Three Rivers Museum among top five 'True Western Museums of 2022'

Aug. 13—Three Rivers Museum is getting some national media exposure as a "true" Western museum.

"True West" magazine named Three Rivers among its top five "True Western Museums of 2022" in its September issue, which hit news stands earlier this week.

"It's exciting," museum executive director Angie Rush said. "We're a little museum, but we're getting our name out there.
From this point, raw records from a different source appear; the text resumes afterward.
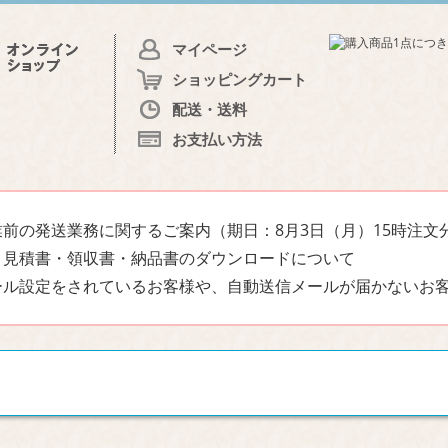
マイページ
ショッピングカート
配送・送料
お支払い方法
前の発送業務に関するご案内（期日：8月3日（月）15時注文
・見積書・領収書・納品書のダウンロードについて
ール設定をされているお客様や、自動送信メールが届かないお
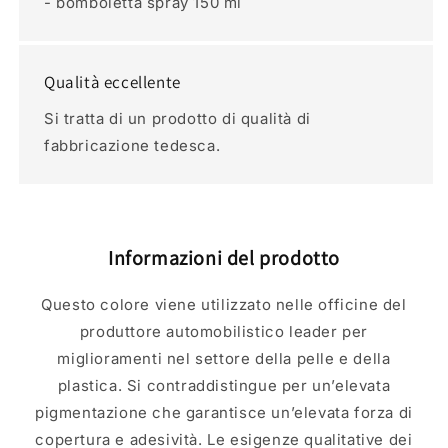
- bomboletta spray 150 ml
Qualità eccellente
Si tratta di un prodotto di qualità di
fabbricazione tedesca.
Informazioni del prodotto
Questo colore viene utilizzato nelle officine del
produttore automobilistico leader per
miglioramenti nel settore della pelle e della
plastica. Si contraddistingue per un’elevata
pigmentazione che garantisce un’elevata forza di
copertura e adesività. Le esigenze qualitative dei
And it's perfect for the Muskogee 150th Anniversary."

The article named Oklahoma City's National Cowboy and Western Heritage Museum as the nation's top True Western Museum, and put Three Rivers in fifth place.

"Oklahoma is such fertile ground for Old West history, especially law enforcement and outlaws," magazine editor Bob Boze Bell said in a media release. "The Three Rivers Museum is using exciting new technologies to tell the stories of those people and times."

Part of the "True West" article praised Three Rivers' exhibit on early law enforcement, as well as the annual Bass Reeves Western History Conference."

The section reads as follows:

"'Then Came the Law,' an exhibit focused on the early law enforcement history of Muskogee and Indian Territory, features original artifacts, historical photographs, interactive elements and an audiovisual presentation on law enforcement legends Bass Reeves and James Franklin 'Bud' Ledbetter. This exhibit will have further enhancement during 2022 and in future years. Visitors can now learn more about law enforcement officers killed in the line of duty in the Muskogee area by using a new digital interactive program that incorporates their stories."

Rush said the Muskogee area was home to most of the U.S. Marshals, "and a majority of the outlaws."

"And so, because of people like Bass Reeves and Bud Ledbetter and Marshall Tolbert and many more, they were able to clean up Indian Territory," she said. "Without our exhibit and our history and heritage, we would not have made it to the Top Five."

Muskogee Tourism nominated the museum for the honor, Rush said.

Bell was a main speaker at a recent Bass Reeves conference held in July, she said, recalling that Bell seemed very impressed when he visited the museum.

"We loved meeting him, we loved having him here, and we had no clue that he was nominating us for this award," Rush said. "He was very impressed that, even though you walk in the door you don't realize it's such a big museum. When he saw the whole museum, he was just ecstatic. People don't know what they get until they get back here."

This is the 17th year True West has presented the annual award. Editors base their selection on exhibits, multi-media, online accessibility, events, and promotion of historic/cultural resources.